# Task details:
Please retype the entries below exactly as they are written.

+-------+

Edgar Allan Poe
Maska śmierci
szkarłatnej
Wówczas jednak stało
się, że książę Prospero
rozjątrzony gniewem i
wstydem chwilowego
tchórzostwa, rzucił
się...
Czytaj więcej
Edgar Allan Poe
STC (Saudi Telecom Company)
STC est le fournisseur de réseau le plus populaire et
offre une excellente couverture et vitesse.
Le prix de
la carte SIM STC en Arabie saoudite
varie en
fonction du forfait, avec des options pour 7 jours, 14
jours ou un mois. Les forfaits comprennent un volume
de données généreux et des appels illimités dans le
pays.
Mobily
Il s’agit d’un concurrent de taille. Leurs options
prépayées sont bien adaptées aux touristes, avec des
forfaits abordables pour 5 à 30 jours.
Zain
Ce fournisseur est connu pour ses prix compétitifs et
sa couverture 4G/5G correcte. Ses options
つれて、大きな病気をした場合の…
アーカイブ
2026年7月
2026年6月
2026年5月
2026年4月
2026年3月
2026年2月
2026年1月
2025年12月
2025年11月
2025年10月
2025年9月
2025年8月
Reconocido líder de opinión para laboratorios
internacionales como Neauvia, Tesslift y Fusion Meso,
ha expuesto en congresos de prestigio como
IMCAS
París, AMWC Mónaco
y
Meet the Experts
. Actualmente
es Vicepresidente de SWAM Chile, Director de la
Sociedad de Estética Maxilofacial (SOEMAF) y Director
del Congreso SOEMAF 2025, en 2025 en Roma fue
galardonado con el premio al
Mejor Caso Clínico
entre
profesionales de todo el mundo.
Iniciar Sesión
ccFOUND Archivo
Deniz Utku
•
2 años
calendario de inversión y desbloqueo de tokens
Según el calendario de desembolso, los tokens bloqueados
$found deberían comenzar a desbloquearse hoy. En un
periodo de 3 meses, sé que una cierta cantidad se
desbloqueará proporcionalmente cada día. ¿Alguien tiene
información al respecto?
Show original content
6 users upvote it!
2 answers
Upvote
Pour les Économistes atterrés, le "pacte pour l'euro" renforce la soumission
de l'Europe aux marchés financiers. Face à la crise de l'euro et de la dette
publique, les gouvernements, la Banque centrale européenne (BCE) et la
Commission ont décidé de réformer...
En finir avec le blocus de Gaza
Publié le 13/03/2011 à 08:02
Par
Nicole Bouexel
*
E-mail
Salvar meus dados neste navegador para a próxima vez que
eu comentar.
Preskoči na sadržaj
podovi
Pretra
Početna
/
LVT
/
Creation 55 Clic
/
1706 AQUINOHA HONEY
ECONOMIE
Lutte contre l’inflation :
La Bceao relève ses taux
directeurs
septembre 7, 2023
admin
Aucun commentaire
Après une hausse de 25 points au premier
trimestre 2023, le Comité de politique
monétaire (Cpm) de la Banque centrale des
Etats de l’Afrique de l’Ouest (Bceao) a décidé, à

+-------+

# Exercise solution:
Edgar Allan Poe
Maska śmierci
szkarłatnej
Wówczas jednak stało
się, że książę Prospero
rozjątrzony gniewem i
wstydem chwilowego
tchórzostwa, rzucił
się...
Czytaj więcej
Edgar Allan Poe
STC (Saudi Telecom Company)
STC est le fournisseur de réseau le plus populaire et
offre une excellente couverture et vitesse.
Le prix de
la carte SIM STC en Arabie saoudite
varie en
fonction du forfait, avec des options pour 7 jours, 14
jours ou un mois. Les forfaits comprennent un volume
de données généreux et des appels illimités dans le
pays.
Mobily
Il s’agit d’un concurrent de taille. Leurs options
prépayées sont bien adaptées aux touristes, avec des
forfaits abordables pour 5 à 30 jours.
Zain
Ce fournisseur est connu pour ses prix compétitifs et
sa couverture 4G/5G correcte. Ses options
つれて、大きな病気をした場合の…
アーカイブ
2026年7月
2026年6月
2026年5月
2026年4月
2026年3月
2026年2月
2026年1月
2025年12月
2025年11月
2025年10月
2025年9月
2025年8月
Reconocido líder de opinión para laboratorios
internacionales como Neauvia, Tesslift y Fusion Meso,
ha expuesto en congresos de prestigio como
IMCAS
París, AMWC Mónaco
y
Meet the Experts
. Actualmente
es Vicepresidente de SWAM Chile, Director de la
Sociedad de Estética Maxilofacial (SOEMAF) y Director
del Congreso SOEMAF 2025, en 2025 en Roma fue
galardonado con el premio al
Mejor Caso Clínico
entre
profesionales de todo el mundo.
Iniciar Sesión
ccFOUND Archivo
Deniz Utku
•
2 años
calendario de inversión y desbloqueo de tokens
Según el calendario de desembolso, los tokens bloqueados
$found deberían comenzar a desbloquearse hoy. En un
periodo de 3 meses, sé que una cierta cantidad se
desbloqueará proporcionalmente cada día. ¿Alguien tiene
información al respecto?
Show original content
6 users upvote it!
2 answers
Upvote
Pour les Économistes atterrés, le "pacte pour l'euro" renforce la soumission
de l'Europe aux marchés financiers. Face à la crise de l'euro et de la dette
publique, les gouvernements, la Banque centrale européenne (BCE) et la
Commission ont décidé de réformer...
En finir avec le blocus de Gaza
Publié le 13/03/2011 à 08:02
Par
Nicole Bouexel
*
E-mail
Salvar meus dados neste navegador para a próxima vez que
eu comentar.
Preskoči na sadržaj
podovi
Pretra
Početna
/
LVT
/
Creation 55 Clic
/
1706 AQUINOHA HONEY
ECONOMIE
Lutte contre l’inflation :
La Bceao relève ses taux
directeurs
septembre 7, 2023
admin
Aucun commentaire
Après une hausse de 25 points au premier
trimestre 2023, le Comité de politique
monétaire (Cpm) de la Banque centrale des
Etats de l’Afrique de l’Ouest (Bceao) a décidé, à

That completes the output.